§ **What is needed**:
Reproduce, exactly and in full, only the lines below from the one containing "Next (1330, 366)" through the one containing "RECRUIT (1020, 30)".

§ **Record excerpts**:
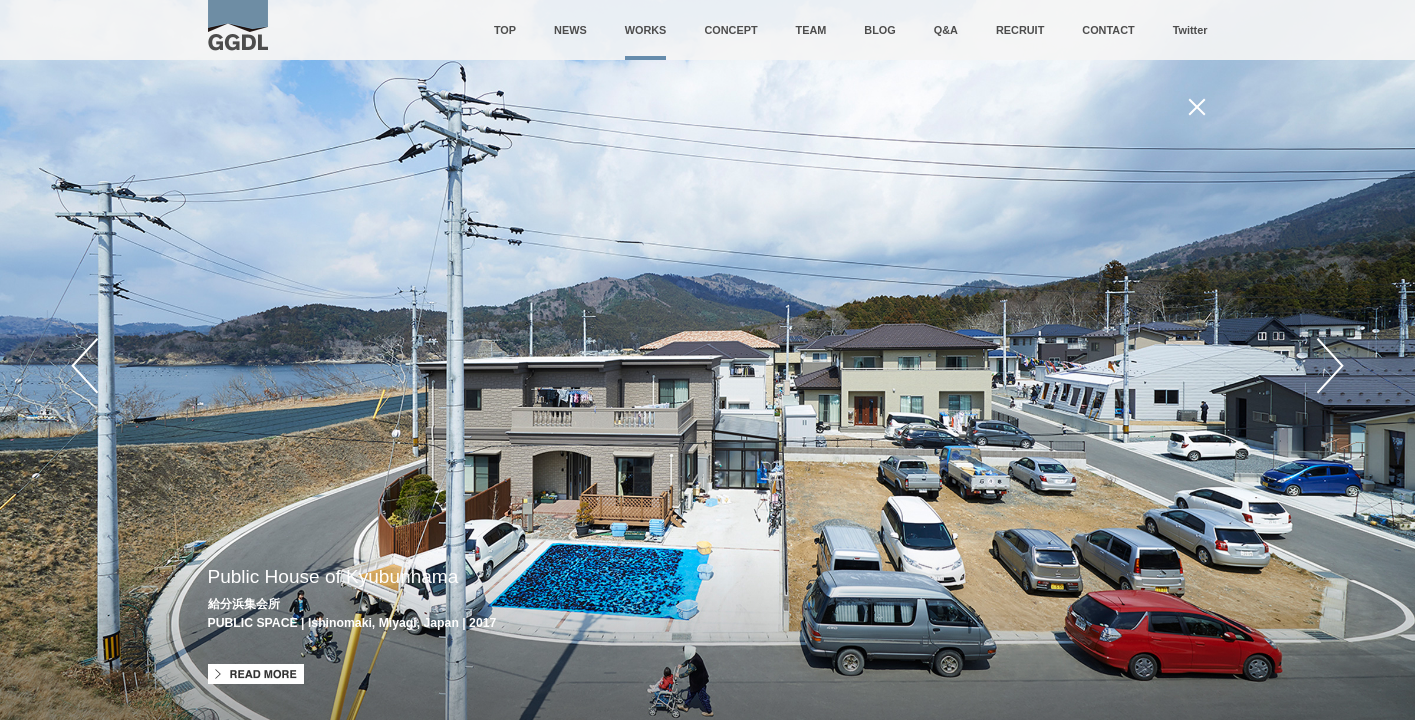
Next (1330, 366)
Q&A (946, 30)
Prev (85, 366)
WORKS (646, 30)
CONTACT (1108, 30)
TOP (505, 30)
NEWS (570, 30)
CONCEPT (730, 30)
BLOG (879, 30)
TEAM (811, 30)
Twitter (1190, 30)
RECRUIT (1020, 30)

* * *

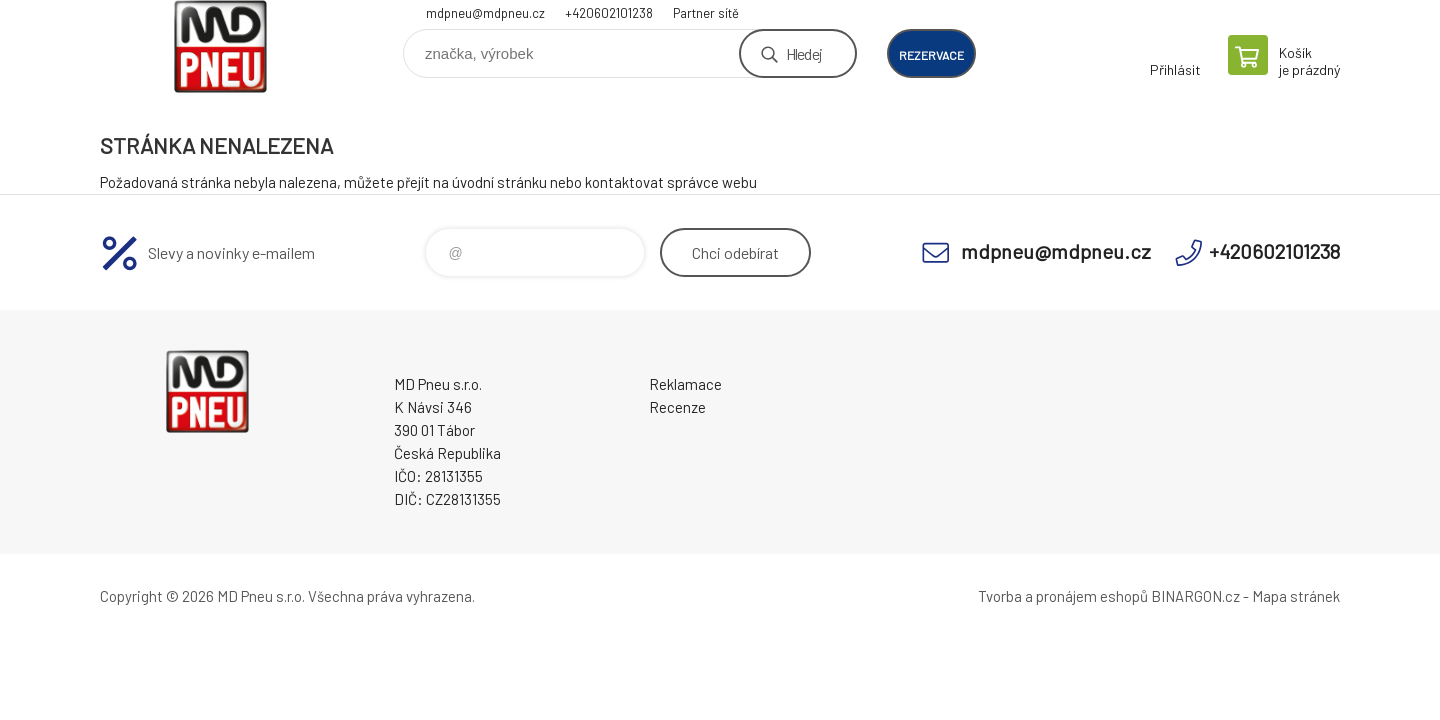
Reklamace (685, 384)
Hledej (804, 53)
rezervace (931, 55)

§ **Solution**:
Next (1330, 366)
Q&A (946, 30)
Prev (85, 366)
WORKS (646, 30)
CONTACT (1108, 30)
TOP (505, 30)
NEWS (570, 30)
CONCEPT (730, 30)
BLOG (879, 30)
TEAM (811, 30)
Twitter (1190, 30)
RECRUIT (1020, 30)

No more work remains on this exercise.